[Start of section]

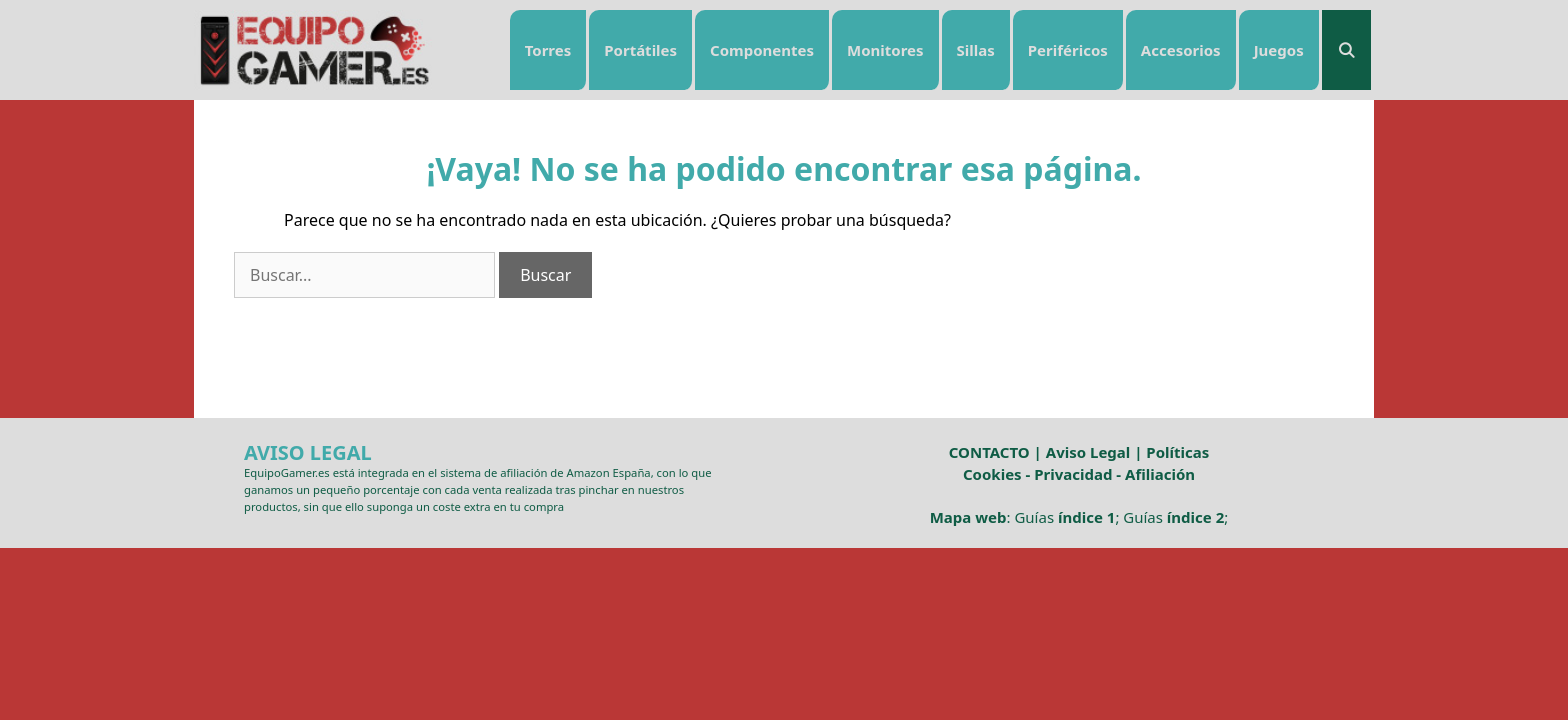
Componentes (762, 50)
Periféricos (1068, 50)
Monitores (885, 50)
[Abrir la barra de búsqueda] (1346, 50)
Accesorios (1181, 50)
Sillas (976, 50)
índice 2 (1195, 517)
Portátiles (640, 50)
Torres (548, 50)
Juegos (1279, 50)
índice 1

[End of section]

_Problem to solve_. A word-for-word copy of the records is needed, with no pictures carried over.

_Problem solution_.
Componentes (762, 50)
Periféricos (1068, 50)
Monitores (885, 50)
[Abrir la barra de búsqueda] (1346, 50)
Accesorios (1181, 50)
Sillas (976, 50)
índice 2 (1195, 517)
Portátiles (640, 50)
Torres (548, 50)
Juegos (1279, 50)
índice 1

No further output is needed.